Retrofit ou máquina nova: quando compensa modernizar

Uma máquina que ficou aquém nem sempre tem de ser reformada. Muitas vezes a mecânica continua sólida e o que falha é o controlo: uma eletrónica obsoleta, sem peças, sem segurança atual e sem dados. Nesses casos, um retrofit pode dar-lhe anos de vida útil por uma fração do custo de uma máquina nova.

Quando compensa modernizar

  • A base mecânica está sã: estrutura, transmissões e elementos de processo em bom estado.
  • O estrangulamento é o controlo: autómato descontinuado, HMI antiga, cablagem sem documentar ou marcação CE desatualizada.
  • Quer dados: acrescentar rastreabilidade, alarmes e histórico a uma máquina "muda".
  • Precisa de mais cadência e é possível consegui-la otimizando controlo e automatismo, sem refazer a máquina.

Num projeto recente, o redesenho otimizado de um equipamento complexo de embalagem reduziu o seu custo em 16,7% mantendo o desempenho.
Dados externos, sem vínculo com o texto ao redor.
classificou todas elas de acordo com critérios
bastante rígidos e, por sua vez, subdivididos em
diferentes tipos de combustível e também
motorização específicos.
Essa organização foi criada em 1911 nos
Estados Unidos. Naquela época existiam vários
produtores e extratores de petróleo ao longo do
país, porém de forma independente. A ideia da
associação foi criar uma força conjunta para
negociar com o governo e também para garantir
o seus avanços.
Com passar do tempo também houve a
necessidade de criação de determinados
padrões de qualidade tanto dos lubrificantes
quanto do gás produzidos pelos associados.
Noutro, uma enchedora modernizada passou de 4.500 a 6.500 garrafas por hora sem substituir a máquina. A mecânica estava bem; a margem estava no controlo.

Quando é melhor uma máquina nova

  • A mecânica está desgastada ou o design não dá mais de si.
  • O processo mudou tanto que a máquina já não encaixa.
  • O custo do retrofit aproxima-se demasiado do de um equipamento novo.

A decisão não é ideológica, é económica e técnica: quanta vida útil ganha, a que custo e com que risco. Antes de lhe recomendar uma coisa ou outra, estudamos a sua máquina e devolvemos-lhe números, não uma venda.